Ancora una volta si evidenzia come la differenza di genere influenzi non solo l’efficacia delle terapie, ma anche lo stigma sociale verso la malattia. E come spesso accade anche negli studi clinici le donne sono sottorappresentate. Il riferimento in particolare riguarda i trial che testano l’efficacia dei farmaci antiretrovirali contro l’HIV. Eppure, come la medicina di genere ha dimostrato negli ultimi anni, studiare il modo in cui le terapie agiscono sull’organismo femminile è di estrema importanza.
«Nei confronti dell’HIV le donne sono più fragili sotto diversi punti di vista: da quello immunitario, perché si infettano più facilmente e, in assenza di trattamenti, hanno un maggior rischio di andare incontro all’AIDS», sottolinea Annamaria Cattelan, Direttore dell’Unità operativa di Malattie Infettive dell’azienda ospedaliera di Padova. «Ma anche dal punto di vista sociale, perché lo stigma nei confronti di una donna HIV positiva è maggiore, anche in Italia e non solo nei Paesi a basso reddito. Per questo è importante che la salute delle donne HIV positive venga adeguatamente monitorata e preservata». L’appello viene fatto in occasione della Giornata Nazionale della Salute della Donna, celebrata il 22 aprile.
Nel 2022, in Italia, sono state registrate 1.888 nuove diagnosi di infezione da HIV, di cui 402 erano donne (21,3%): 116 avevano un’età uguale o maggiore a 50 anni, 209 erano tra 30 e 49 anni e 71 fra 20 e 29 anni. Continua ad aumentare la quota di donne che arrivano tardi alla diagnosi (circa 60%) e cresce l’età media a cui ci si arriva (36 anni nel 2012 contro i 41 anni nel 2022).
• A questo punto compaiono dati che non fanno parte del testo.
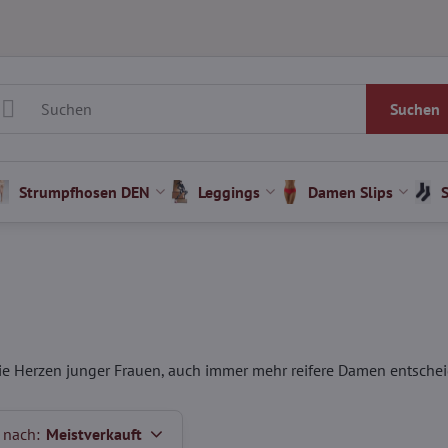
Suchen
Strumpfhosen DEN
Leggings
Damen Slips
die Herzen junger Frauen, auch immer mehr reifere Damen entsche
 nach:
Meistverkauft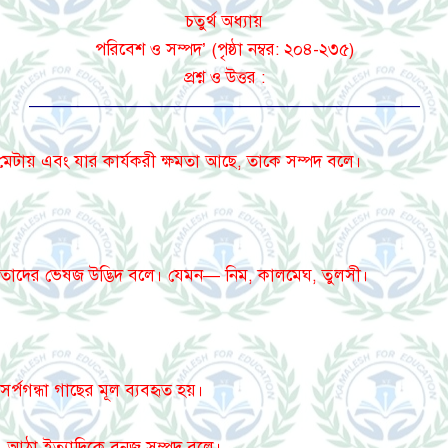
চতুর্থ অধ্যায়
পরিবেশ ও সম্পদ’ (পৃষ্ঠা নম্বর: ২০৪-২৩৫)
প্রশ্ন ও উত্তর :
———————————————————————
ন মেটায় এবং যার কার্যকরী ক্ষমতা আছে, তাকে সম্পদ বলে।
, তাদের ভেষজ উদ্ভিদ বলে। যেমন— নিম, কালমেঘ, তুলসী।
সর্পগন্ধা গাছের মূল ব্যবহৃত হয়।
োম, আঠা ইত্যাদিকে বনজ সম্পদ বলে।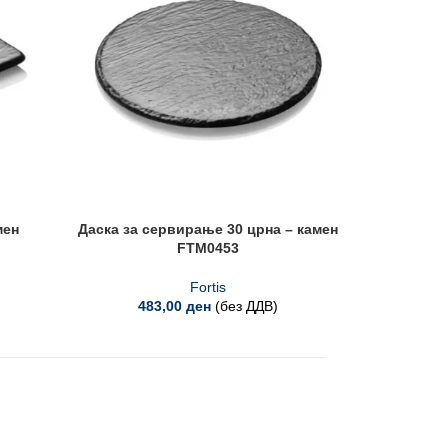
мен
Даска за сервирање 30 црна – камен
Здела 
FTM0453
Fortis
483,00
ден
(без ДДВ)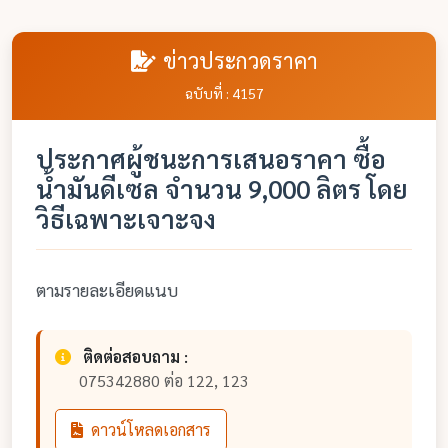
ข่าวประกวดราคา
ฉบับที่ : 4157
ประกาศผู้ชนะการเสนอราคา ซื้อ
น้ำมันดีเซล จำนวน 9,000 ลิตร โดย
วิธีเฉพาะเจาะจง
ตามรายละเอียดแนบ
ติดต่อสอบถาม :
075342880 ต่อ 122, 123
ดาวน์โหลดเอกสาร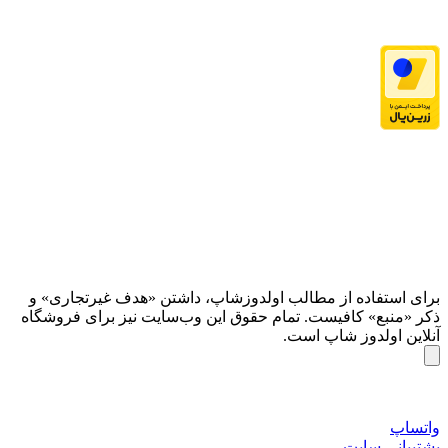
برای استفاده از مطالب اولدوزشاپ، داشتن «هدف غیرتجاری» و
ذکر «منبع» کافیست. تمام حقوق اين وب‌سايت نیز برای فروشگاه
آنلاین اولدوز شاپ است.
واتساپ
پشتیبانی سایت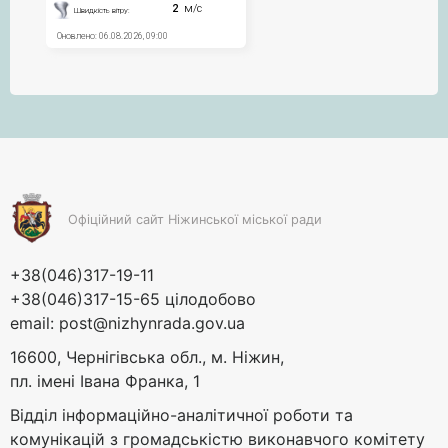
Офіційний сайт Ніжинської міської ради
+38(046)317-19-11
+38(046)317-15-65 цілодобово
email:
post@nizhynrada.gov.ua
16600, Чернігівська обл., м. Ніжин,
пл. імені Івана Франка, 1
Відділ інформаційно-аналітичної роботи та
комунікацій з громадськістю виконавчого комітету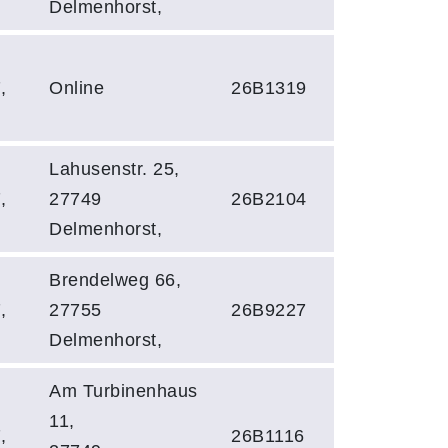
Delmenhorst,
,
Online
26B1319
Lahusenstr. 25,
,
27749
26B2104
Delmenhorst,
Brendelweg 66,
,
27755
26B9227
Delmenhorst,
Am Turbinenhaus
11,
,
26B1116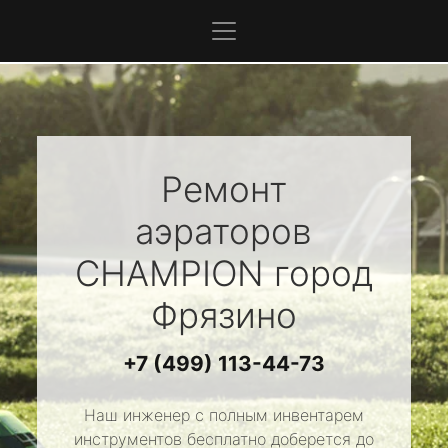
Ремонт
аэраторов
CHAMPION
город
Фрязино
+7 (499) 113-44-73
Наш инженер с полным инвентарем
инструментов бесплатно доберется до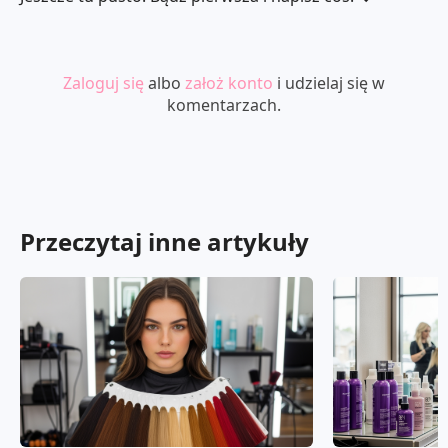
Zaloguj się
albo
założ konto
i udzielaj się w
komentarzach.
Przeczytaj inne artykuły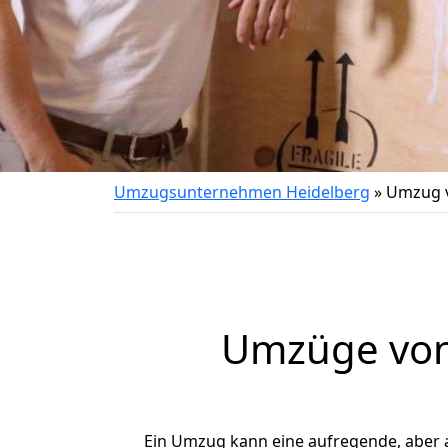
Umzugsunternehmen Heidelberg
»
Umzug v
Umzüge von 
Ein Umzug kann eine aufregende, aber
Un dato da non sottovalutare dal momento che nella popolazione femminile l’infezione porta a un’accelerazione dell’invecchiamento che espone a un rischio aumentato di fratture e di indebolimento della muscolatura.
«L’infezione da HIV è responsabile di un’accelerazione del processo di “aging” legato allo stato infiammatorio cronico sia nell’uomo sia nella donna, ma con accenti diversi. Per esempio, abbiamo una prevalenza di infarto del miocardio più alta tra le donne HIV positive, non solo rispetto alle donne HIV negative, ma anche agli uomini HIV positivi. Poi ci sono dati che mostrano un’attivazione del sistema immunitario molto più elevata nelle donne con HIV rispetto agli uomini. Nelle donne riscontriamo maggior deterioramento cognitivo, depressione, ansia, disturbi da stress post-traumatico, condizioni che a loro volta sono influenzate e peggiorate da altri cofattori quali l’abuso di alcol, sostanze stupefacenti o utilizzo di farmaci psichiatrici», spiega Cattelan. «Particolare attenzione va data infine alla salute delle ossa, che già dopo la menopausa è messa a repentaglio e che l’azione di alcuni farmaci può peggiorare».
Sebbene nel campione analizzato nei trial registrativi è presente in media solo il 20% di donne, negli ultimi anni si stanno conducendo analisi e indagini specifiche sulla popolazione femminile. Una review di alcuni studi di fase 3, per esempio, ha analizzato la combinazione bictegravir/emtricitabina/tenofovir alafenamide (B/F/TAF) nella sottopopolazione femminile coinvolta nei trial, confermandone la tollerabilità e l’efficacia in tutte le fasce d’età (bambine/adolescenti/adulte/anziane): non si sono registrati casi di resistenza emergente e c’è stato un basso tasso di interruzione. Come ulteriore conferma dell’efficacia nelle donne, ci sono i risultati di un vasto studio che mettono in evidenza come anche lo switch di terapia a favore di B/F/TAF induca un miglioramento marcato dello stato immunitario nelle donne e nelle persone ultrasessantenni dopo 48 o 96 settimane di trattamento.
«C’è anche un aspetto estremamente importante: bictegravir ha dimostrato di essere un’opzione terapeutica anche nelle donne in gravidanza. Tanto che le Linee Guida americane hanno aggiunto a gennaio 2024 uno statement in cui si afferma che bictebgravir può essere assunto in gravidanza, non essendo associato ad aumentati rischi di anomalie congenite e senza necessità di aggiustamento di dosaggio», conclude Cattelan.